Load and display the plots generated and saved during the pipeline execution (especially during calibration and backtesting/saving).

In [None]:
# This code assumes plots were generated and saved by previous steps (like calibrate or save_results)
if pipeline_instance is not None and pipeline_instance.dirs.get('results'):
    results_dir = pipeline_instance.dirs['results']
    run_id = pipeline_instance.run_id
    print(f'\nLooking for plots in: {results_dir}\n')

    plot_files = [
        f'backtest_summary_{run_id}.png',
        f'confusion_matrix_{run_id}.png',
        f'reliability_curve_val_{run_id}.png', # Generated by calibration
        f'calibration_curve_test_{run_id}.png' # Potentially generated by backtester/save_results
        # Add any other plot filenames generated by your pipeline
    ]

    plot_found = False
    for plot_file in plot_files:
        plot_path = os.path.join(results_dir, plot_file)
        if os.path.exists(plot_path):
            plot_found = True
            print(f'--- Displaying: {plot_file} ---')
            try:
                img = mpimg.imread(plot_path)
                # Determine appropriate figure size based on plot type
                figsize = (15, 12) if 'summary' in plot_file else (8, 7)
                plt.figure(figsize=figsize)
                plt.imshow(img)
                plt.axis('off') # Hide axes for image display
                plt.title(plot_file)
                plt.show()
            except Exception as e:
                 print(f'  Error loading/displaying plot {plot_file}: {e}')
        else:
            print(f'Plot not found: {plot_path}')

    if not plot_found:
         print("No standard plots found in the results directory.")

else:
    print('\nPipeline object not found or results directory is not available.

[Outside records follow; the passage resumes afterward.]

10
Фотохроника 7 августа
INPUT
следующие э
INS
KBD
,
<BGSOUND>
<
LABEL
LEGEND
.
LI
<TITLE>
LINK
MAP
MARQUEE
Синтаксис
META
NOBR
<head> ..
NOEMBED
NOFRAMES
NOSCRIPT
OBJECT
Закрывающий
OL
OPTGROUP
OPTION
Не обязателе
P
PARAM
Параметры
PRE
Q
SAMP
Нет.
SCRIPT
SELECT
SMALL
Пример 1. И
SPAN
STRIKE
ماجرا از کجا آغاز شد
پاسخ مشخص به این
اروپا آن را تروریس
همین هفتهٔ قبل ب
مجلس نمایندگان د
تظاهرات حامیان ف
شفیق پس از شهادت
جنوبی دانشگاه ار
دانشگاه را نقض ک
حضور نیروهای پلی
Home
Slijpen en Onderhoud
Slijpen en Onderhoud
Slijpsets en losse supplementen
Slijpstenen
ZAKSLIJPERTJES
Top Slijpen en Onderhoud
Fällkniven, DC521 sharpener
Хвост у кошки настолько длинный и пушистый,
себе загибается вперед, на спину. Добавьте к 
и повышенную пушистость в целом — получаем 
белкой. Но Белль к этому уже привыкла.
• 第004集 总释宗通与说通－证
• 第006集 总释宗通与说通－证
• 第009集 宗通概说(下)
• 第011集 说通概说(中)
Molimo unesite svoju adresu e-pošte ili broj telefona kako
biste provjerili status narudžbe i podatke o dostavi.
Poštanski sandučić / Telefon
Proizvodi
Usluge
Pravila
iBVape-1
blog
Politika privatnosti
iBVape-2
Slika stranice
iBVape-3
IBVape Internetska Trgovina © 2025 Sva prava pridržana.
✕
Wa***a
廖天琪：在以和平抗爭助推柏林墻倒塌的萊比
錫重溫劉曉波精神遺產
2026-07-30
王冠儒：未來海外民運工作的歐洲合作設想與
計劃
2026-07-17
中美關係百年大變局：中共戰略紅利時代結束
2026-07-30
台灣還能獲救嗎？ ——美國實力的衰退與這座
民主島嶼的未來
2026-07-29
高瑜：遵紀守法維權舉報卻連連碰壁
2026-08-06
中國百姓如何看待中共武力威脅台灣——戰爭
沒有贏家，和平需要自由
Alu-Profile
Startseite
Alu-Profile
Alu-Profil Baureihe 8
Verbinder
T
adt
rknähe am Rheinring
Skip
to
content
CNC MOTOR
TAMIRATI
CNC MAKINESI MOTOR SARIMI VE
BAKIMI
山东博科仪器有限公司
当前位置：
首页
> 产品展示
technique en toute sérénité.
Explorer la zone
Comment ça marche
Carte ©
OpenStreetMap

Cannot display plots.')


## 13. Conclusion

This notebook demonstrated the step-by-step workflow of using the `TradingPipeline`. By running each step individually, we could inspect the intermediate outputs. You can modify the `config.yaml` file to experiment with different parameters, data ranges, and control flags, then re-run the relevant steps of this notebook. The final results (metrics, plots, detailed CSV) are saved in the run-specific directory under the main project's `results/` folder.